Increasing renewables reliability with demand forecasting
One important piece of the energy transition puzzle is how to optimally integrate energy storage technologies to make renewable energy more reliable and available on demand, overcoming its variable nature. The cost of batteries has decreased rapidly in the last decade and this trend is projected to continue to 2045 and beyond. This decline has facilitated various applications by integrating batteries with electricity generation and distribution. For example, utilities have used batteries to store cheap energy during off-peak hours and dispatch it during peak hours to effectively mitigate that daily solar generation and demand patterns do not overlap. This is known as “lift and shift” or peak shaving. Studies indicate that in countries where gas is imported, battery storage is now the cheapest new-build technology for peaking.
With peak shaving, the goal is to reduce the peak load as prices are higher during those hours. Charging the battery with the maximum possible solar energy is important as it is the cheapest and one of the most sustainable sources of energy.
As data scientists working in renewable energy, we like challenging ourselves, as well as contributing to the scientific world.
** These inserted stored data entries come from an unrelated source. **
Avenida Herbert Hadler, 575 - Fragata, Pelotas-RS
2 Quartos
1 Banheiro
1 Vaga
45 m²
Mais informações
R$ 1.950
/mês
Earlier this year, with data science collaborators, we participated in the Presumed Open Data Challenge organized by Energy Systems Catapult, a technology and innovation center in the United Kingdom and Western Power Distribution, a UK utility. The goal was to develop an optimal battery scheduler that takes the most solar energy from the Newton Downs Solar Plant, a local community solar farm, and is then used to reduce peak demand from the local grid, utilizing the stored solar power.
We stood fifth in the competition which comprised 55 teams from 72 organizations and 15 countries.
The team utilized electric demand, solar PV generation, and weather data going back several years to design an optimal scheduler for a battery storage device. We were measured on a combination of how much clean energy was fed into the battery, and how much this clean energy in the battery can support the evening peak demand.
Our refined methodology divided the problem into three steps: demand forecasting, solar forecasting and the battery scheduler. In the demand forecasting step, we trained a machine learning model on historical data and generated a demand forecast for the following week. Similarly, in the solar forecasting step we trained another machine learning model and predicted solar output for the following week. In the next step, we proposed a battery scheduler that could ingest the previously generated forecasts and output an optimal schedule. The innovative part of the paper lies in minimizing the impact of errors in solar and demand forecasts to accurately optimize the battery scheduler.
Our final back-tested modeling approach had an even stronger result and got published in the Energies journal. The results published proved to be highly competitive and create a good basis for product development within Utopus Insights.
The future energy system will be decarbonized and electrified, and this is an increasingly complex system that can no longer be controlled by humans and analogue technology. This is a good example of how advanced algorithms and analytics are now enabling the energy transition.
Thank you to Energy Systems Catapult and Western Power Distribution for the great challenge and to Utopus Insights for the continuous support to innovate and advance renewables into the electric grid!